There is no better example of than this past Super Bowl. In the AFC Championship Game, the Jaguars almost got past the Patriots with a very clever Run/Pass Option scheme. They ran from the shotgun to one side and left a screen option on the other side. The Patriots had not planned for this and it almost sunk them. Had Jacksonville stayed aggressive, they would have won the game.
The Eagles had great success with RPO’s against the Vikings, so the Patriots adjusted their scheme. Doug Pederson knew they would expect the same backside screen attack and he set his formations accordingly. This was all a ruse. As soon as New England came up on the screen, the Eagles’ receivers pulled a double move. This allowed them to get behind the New England defense and burn them up and down the sidelines.

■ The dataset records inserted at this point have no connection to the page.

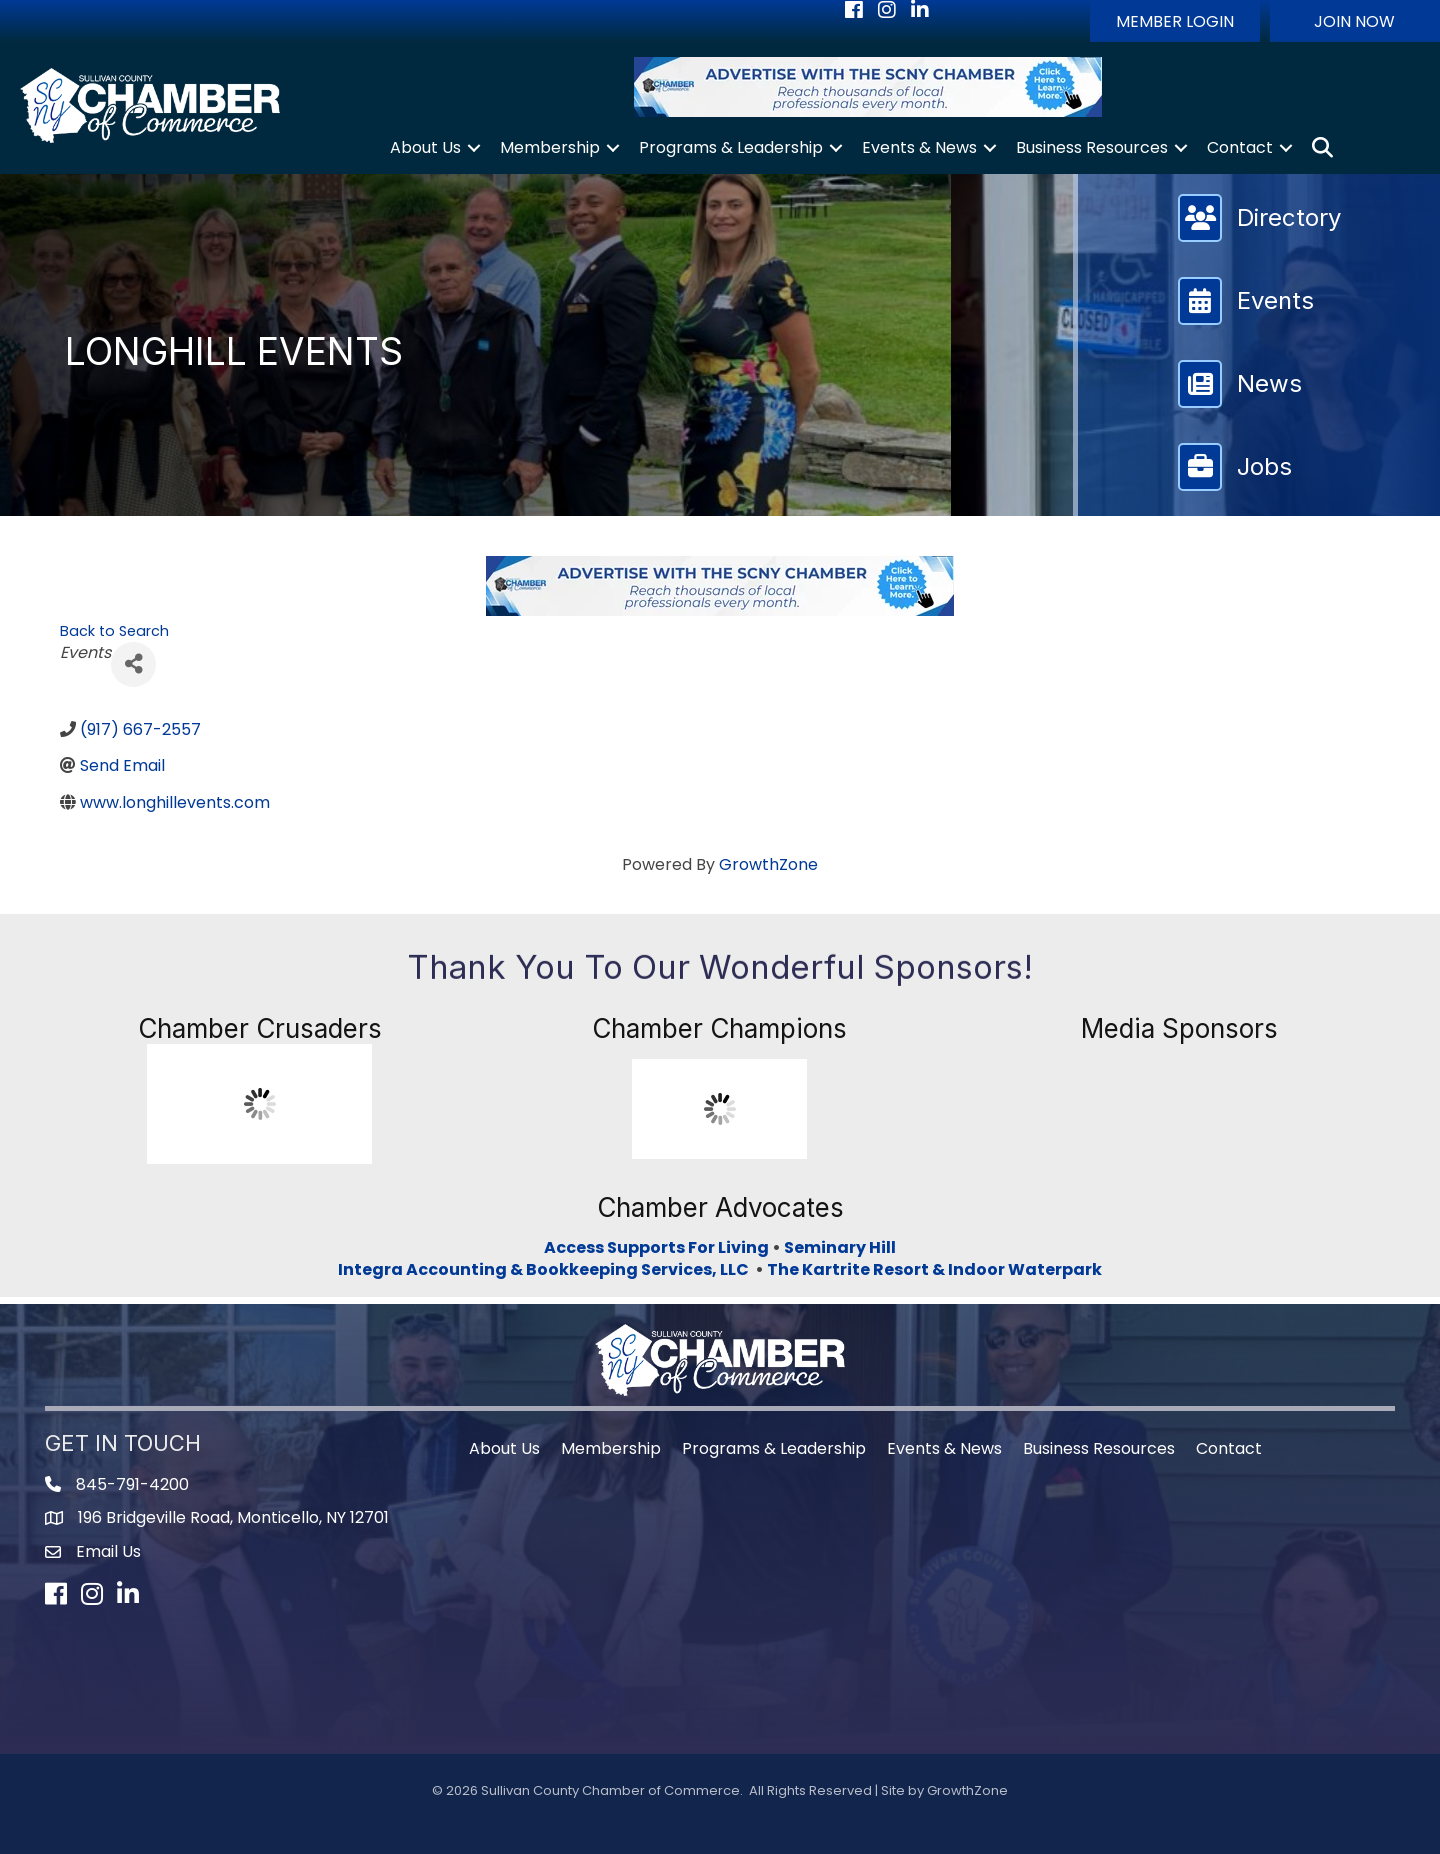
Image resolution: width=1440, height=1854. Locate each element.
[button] (1175, 21)
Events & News (919, 147)
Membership (550, 147)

In order to run this system, a team must rely on multiple running backs with a diverse skillset. While running backs like Bell can do everything, there’s no way they can do it all game long. It also makes little sense to run everything through one back when multiple backs lead to match-up nightmares. Look no farther than Mark Ingram and Alvin Kamara in New Orleans. When both are on the field, they must be accounted for. Otherwise they’re in the end zone before the defense knows what happened.
Franchises Live in the Present with an Eye on the Future
If Le’Veon Bell wants to blame anyone for his contract situation, he should look at Shaun Alexander. He has become the gold standard for why teams don’t sign running backs to long term deals. Once he got his contract, he got started getting injured. This effectively ended the Matt Hassleback era in Seattle. They gave the money to Alexander, which meant they couldn’t resign Steve Hutchinson, their best lineman. Nor could they be very active in free agency. NFL franchises saw that and reconsidered the market for running backs.
So, that’s what Bell has working against him. Both schematically and financially, it makes no sense to build an offense around one running back. This means, simply, that Bell can beg, plead, and Tweet all he wants. Odds are he will not get the contract he wants. That is not to say he is not a great player. He just needs to accept the reality of his situation.
Or, like I said, get to work on that time machine.